Clinical Study Manager in Fulltime
Clinical Operations
Netherlands, Rijnsweerd, De Uithof ( Utrecht)
Fulltime
V-99263
Competitive
Freelancers are also welcome to apply!As a Clinical Study Manager, you’ll be at the heart of our client’s Clinical Research team within the Specialized Nutrition unit. Your role is instrumental in overseeing the initiation and operational management of intricate clinical studies led by our Global Clinical Research team. You’ll play a vital role in supporting the leadership team to achieve project deliverables and take the helm in managing clinical studies, including task delegation, driving operational innovations, and fostering improvements within the team and projects.
Moreover, your expertise will extend to providing consulting services concerning the setup and execution of clinical studies conducted by local Country Business Units (CBUs). Your consultancy activities will encompass sharing industry best practices, reviewing and suggesting enhancements to protocols and accompanying documents, as well as outlining and supporting clinical study-specific processes such as 3rd party selection, CRO oversight, risk management, contract input, site selection, and startup.

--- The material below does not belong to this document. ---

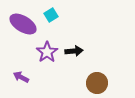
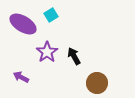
black arrow: moved 5 px down; rotated 114 degrees counterclockwise
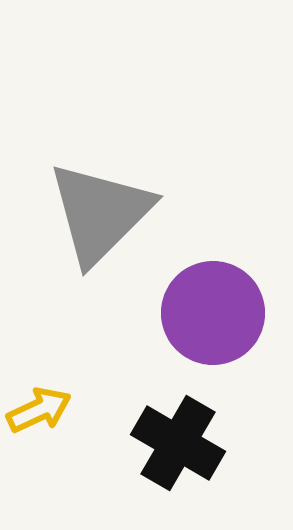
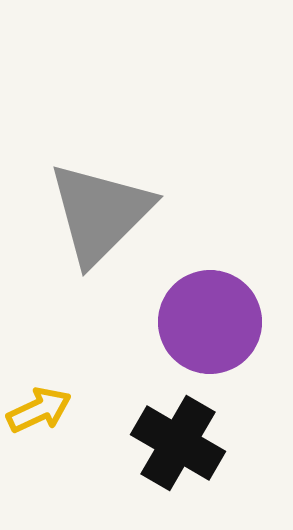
purple circle: moved 3 px left, 9 px down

Your capacity to lead clinical studies across various stages, from inception to overall progress and reporting, will be paramount. You’ll adeptly translate legislation and ICH-GCP guidelines into pragmatic, hands-on approaches while remaining cognizant of associated risks. Your ability to influence effectively, both internally within the company and externally with stakeholders such as CROs, central labs, sites, investigators, and Key Opinion Leaders, will be essential.
Key tasks/responsibilities:
- Establishing seamless collaboration within the multidisciplinary project team
- Driving innovation within the team and proactively seeking new implementations
- Ensuring highly complex studies adhere to GCP standards
- Coordinating regulatory and ethics submissions and approvals
- Selecting, collaborating with, and monitoring activities of clinical partners (CROs/sites)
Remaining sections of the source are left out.